The CUDA Runtime and Driver APIs allow you to use“blocking synchronization” where the CPU will go to sleep while waiting for synchronization with the device. However, it seems that PyTorch doesn’t expose this functionality in any of its Python APIs:

https://github.com/pytorch/pytorch/issues/28224

What happens when you try using ctypes to call into libcudart.so to set the device flags as described in the above issue? You’ll have to call torch.cuda.init() for it to work, and unfortunately it won’t work if PyTorch is launching kernels from other threads.

2 comments

Aha, I was hoping to learn about something like this, thanks for sharing. I'll try this some time. PyTorch does use different threads for the forward and backward pass, so as you suggest, setting that flag might only improve the forward pass.
The CUDA Runtime and Driver APIs have per-thread state, so using threads would unfortunately bypass our trick here to set the flag. Assuming you're on Linux, I might suggest creating a shared library to intercept calls to the Driver API, as all Runtime functions are implemented as wrappers around Driver functions. You'd have to intercept all calls to context creation and flag setting:

  * `cuCtxCreate`

  * `cuCtxCreate_v3`

  * `cuCtxSetFlags`

  * `cuDevicePrimaryCtxRetain`

  * `cuDevicePrimaryCtxSetFlags`
... and make sure that the three least significant bits of any `flags` variable are set to `CU_CTX_SCHED_BLOCKING_SYNC`.

cuDevicePrimaryCtxSetFlags: https://docs.nvidia.com/cuda/cuda-driver-api/group__CUDA__PR...

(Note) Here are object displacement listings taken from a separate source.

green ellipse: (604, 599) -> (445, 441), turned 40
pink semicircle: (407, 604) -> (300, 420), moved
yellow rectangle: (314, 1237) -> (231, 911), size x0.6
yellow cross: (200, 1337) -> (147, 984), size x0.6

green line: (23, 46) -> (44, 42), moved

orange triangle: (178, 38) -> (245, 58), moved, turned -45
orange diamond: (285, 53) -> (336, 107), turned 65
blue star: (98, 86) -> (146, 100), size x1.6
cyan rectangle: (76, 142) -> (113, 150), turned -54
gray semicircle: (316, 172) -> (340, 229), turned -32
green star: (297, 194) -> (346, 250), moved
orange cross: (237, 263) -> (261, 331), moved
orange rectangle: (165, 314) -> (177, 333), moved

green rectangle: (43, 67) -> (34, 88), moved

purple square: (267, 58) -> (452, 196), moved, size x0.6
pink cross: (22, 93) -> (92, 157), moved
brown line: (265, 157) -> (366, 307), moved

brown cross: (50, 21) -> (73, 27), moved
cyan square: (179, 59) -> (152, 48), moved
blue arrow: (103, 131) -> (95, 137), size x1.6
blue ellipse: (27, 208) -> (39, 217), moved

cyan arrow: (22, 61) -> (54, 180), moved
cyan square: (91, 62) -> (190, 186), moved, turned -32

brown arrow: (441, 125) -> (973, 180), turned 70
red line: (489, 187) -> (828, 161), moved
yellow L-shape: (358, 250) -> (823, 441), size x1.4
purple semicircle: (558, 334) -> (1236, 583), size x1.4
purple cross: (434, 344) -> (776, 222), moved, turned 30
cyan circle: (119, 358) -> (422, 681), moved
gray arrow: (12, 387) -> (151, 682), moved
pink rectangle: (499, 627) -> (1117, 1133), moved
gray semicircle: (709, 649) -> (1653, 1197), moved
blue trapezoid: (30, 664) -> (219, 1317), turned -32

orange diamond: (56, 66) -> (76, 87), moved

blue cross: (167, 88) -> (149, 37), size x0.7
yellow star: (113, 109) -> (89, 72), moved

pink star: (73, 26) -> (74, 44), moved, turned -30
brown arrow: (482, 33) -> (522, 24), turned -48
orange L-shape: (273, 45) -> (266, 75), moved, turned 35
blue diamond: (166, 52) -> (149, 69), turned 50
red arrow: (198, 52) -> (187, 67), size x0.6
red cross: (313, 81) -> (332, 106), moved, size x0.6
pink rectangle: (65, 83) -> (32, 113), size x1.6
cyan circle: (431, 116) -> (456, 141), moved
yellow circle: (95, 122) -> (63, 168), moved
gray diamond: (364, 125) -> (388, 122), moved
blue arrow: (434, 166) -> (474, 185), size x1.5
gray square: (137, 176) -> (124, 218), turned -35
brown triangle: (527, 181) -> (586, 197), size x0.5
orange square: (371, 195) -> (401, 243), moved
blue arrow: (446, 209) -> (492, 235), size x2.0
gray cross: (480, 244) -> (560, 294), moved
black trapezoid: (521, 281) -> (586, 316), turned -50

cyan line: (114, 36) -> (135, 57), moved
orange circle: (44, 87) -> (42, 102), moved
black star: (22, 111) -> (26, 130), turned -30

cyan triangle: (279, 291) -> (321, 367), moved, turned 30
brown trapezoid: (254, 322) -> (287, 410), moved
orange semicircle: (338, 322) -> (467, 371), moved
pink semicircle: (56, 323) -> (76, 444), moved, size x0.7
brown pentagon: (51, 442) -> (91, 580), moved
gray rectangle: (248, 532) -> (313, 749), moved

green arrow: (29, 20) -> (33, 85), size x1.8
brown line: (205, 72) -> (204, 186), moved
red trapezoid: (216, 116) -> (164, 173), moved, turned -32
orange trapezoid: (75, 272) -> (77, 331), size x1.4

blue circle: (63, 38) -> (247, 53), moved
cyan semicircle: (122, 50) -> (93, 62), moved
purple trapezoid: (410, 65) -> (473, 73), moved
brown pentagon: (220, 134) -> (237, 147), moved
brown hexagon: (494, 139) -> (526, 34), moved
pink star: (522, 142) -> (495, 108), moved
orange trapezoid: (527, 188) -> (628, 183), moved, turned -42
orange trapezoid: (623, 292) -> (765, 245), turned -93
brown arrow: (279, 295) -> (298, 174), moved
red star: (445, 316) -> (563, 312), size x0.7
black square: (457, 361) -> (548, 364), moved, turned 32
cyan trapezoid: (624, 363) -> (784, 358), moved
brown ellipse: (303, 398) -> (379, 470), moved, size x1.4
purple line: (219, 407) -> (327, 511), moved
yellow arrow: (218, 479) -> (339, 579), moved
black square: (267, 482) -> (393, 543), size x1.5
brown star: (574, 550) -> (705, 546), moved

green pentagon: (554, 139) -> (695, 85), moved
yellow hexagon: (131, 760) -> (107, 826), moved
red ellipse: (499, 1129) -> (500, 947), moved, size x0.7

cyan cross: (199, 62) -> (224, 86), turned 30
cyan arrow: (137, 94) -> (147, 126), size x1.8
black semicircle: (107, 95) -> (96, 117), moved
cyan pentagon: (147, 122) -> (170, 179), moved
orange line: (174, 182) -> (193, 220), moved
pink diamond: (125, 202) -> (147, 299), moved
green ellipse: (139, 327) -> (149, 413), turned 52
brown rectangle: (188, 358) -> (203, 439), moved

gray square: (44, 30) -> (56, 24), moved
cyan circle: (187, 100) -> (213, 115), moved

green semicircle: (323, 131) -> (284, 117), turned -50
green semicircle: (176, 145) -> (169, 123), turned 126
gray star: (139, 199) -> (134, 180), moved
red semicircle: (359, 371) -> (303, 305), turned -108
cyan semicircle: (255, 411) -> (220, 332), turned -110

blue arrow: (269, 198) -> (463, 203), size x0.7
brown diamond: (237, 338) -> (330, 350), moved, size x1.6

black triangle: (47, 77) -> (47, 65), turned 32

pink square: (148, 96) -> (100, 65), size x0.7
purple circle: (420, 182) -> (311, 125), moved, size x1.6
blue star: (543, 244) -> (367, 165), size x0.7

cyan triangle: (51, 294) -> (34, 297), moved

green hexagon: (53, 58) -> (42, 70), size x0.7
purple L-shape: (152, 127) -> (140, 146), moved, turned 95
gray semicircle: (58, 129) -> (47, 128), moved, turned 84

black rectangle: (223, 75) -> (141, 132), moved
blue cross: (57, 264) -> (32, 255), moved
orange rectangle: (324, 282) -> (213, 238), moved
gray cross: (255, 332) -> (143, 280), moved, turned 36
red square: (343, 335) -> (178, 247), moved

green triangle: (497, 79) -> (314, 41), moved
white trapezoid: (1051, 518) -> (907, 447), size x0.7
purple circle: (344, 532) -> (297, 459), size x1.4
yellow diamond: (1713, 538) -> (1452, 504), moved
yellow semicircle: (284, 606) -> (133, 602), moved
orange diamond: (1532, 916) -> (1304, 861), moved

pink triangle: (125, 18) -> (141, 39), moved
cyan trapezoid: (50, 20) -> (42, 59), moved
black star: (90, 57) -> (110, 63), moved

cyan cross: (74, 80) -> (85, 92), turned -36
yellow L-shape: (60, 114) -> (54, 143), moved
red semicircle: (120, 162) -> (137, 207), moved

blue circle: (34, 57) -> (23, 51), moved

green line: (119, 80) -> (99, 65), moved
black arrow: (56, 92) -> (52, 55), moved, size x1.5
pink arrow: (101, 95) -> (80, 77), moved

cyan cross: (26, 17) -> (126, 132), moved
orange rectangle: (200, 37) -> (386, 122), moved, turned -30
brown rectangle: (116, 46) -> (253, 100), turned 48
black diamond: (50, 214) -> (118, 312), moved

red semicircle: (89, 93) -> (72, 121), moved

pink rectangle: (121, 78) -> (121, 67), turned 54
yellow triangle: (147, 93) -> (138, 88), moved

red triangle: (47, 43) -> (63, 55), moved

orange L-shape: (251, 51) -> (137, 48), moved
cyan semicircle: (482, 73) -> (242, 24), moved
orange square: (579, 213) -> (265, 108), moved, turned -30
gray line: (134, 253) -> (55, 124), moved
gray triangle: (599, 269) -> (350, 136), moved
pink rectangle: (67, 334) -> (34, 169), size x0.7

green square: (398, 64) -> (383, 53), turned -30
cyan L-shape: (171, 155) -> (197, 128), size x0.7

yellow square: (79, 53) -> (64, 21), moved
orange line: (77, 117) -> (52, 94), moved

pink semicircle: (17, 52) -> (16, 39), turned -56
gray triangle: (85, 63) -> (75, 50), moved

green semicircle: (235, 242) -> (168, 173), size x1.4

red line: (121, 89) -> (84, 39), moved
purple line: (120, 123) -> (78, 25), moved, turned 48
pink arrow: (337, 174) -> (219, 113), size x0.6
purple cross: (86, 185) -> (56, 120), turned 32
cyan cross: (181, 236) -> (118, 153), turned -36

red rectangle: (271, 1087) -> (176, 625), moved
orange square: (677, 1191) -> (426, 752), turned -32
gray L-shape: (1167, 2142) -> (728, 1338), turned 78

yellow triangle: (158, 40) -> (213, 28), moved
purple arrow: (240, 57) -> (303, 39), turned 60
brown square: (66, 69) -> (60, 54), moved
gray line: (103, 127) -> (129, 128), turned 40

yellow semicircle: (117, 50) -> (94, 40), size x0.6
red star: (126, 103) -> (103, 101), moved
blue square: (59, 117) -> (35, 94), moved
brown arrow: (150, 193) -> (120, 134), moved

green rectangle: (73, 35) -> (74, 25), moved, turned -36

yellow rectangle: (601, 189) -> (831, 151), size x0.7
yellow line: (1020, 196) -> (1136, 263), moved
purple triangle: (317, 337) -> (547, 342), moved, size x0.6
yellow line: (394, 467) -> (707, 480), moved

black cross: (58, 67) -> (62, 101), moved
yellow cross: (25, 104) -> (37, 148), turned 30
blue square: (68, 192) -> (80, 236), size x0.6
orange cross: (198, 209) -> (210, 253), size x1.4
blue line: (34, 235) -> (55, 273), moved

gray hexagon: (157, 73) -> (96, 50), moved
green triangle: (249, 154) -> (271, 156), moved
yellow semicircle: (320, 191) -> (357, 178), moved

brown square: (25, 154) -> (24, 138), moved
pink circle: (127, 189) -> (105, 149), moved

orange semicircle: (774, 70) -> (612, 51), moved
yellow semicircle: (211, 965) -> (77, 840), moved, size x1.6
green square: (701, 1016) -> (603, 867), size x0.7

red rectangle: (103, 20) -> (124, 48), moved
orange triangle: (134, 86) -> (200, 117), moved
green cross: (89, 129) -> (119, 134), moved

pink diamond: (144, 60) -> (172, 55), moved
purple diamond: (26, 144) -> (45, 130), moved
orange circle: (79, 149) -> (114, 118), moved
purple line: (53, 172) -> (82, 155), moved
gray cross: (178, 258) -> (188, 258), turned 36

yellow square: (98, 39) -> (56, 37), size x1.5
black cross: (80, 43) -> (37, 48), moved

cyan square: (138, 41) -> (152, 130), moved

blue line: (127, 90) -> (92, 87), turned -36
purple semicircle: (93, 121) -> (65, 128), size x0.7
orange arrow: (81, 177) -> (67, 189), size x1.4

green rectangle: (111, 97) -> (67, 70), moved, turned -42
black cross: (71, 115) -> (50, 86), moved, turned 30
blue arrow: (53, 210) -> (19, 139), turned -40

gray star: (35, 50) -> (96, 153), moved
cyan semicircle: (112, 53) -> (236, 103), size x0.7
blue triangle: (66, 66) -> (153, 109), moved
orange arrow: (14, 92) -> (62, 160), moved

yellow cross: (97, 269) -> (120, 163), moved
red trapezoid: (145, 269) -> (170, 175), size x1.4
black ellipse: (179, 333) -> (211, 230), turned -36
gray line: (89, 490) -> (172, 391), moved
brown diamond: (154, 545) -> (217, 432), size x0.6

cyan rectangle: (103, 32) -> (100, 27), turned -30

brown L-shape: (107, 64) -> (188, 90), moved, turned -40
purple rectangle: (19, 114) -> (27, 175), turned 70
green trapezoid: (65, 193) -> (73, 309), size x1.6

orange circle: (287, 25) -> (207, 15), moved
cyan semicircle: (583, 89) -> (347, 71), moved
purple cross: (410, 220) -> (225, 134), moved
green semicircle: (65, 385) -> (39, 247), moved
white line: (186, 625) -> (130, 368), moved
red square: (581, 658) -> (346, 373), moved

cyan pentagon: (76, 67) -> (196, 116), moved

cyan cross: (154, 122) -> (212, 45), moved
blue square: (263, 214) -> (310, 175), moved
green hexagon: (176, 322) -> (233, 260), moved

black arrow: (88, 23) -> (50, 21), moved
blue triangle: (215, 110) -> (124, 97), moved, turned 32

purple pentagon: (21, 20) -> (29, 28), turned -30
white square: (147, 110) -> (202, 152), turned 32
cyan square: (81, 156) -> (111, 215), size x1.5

dlsym(3): https://man.archlinux.org/man/dlsym.3.en

ld.so(8): https://man.archlinux.org/man/ld.so.8.en

I’m somewhat confused as to what is exposed, as the description in the quote sounds like a blocking call, but with a busy wait, which seems like it couldn’t be the only or main thing that PyTorch exposes.
Not just that: you can perfectly happily poll a marker you inserted into the CUDA stream, interspersed with sched_yield() syscalls to let other processes get work done in between you checking if the GPU got to a point where you can retrieve (as/if relevant) results and submit new work. You would have to dial the scheduler time slice to not keep those other processes running long enough after you yielded for your queue of submitted work to run dry before you get to top that queue off. This isn't as critical when you can completely fill the scheduler queue (I remember ~1000 entries, but it's been years and I haven't checked again if I even remembered correctly. Don't rely on this!), as you may want to force sleep there for some millisecond(s) to keep the CPU core sleeping instead of merely allowing other processes to get work done.
That is indeed the only API that it exposes.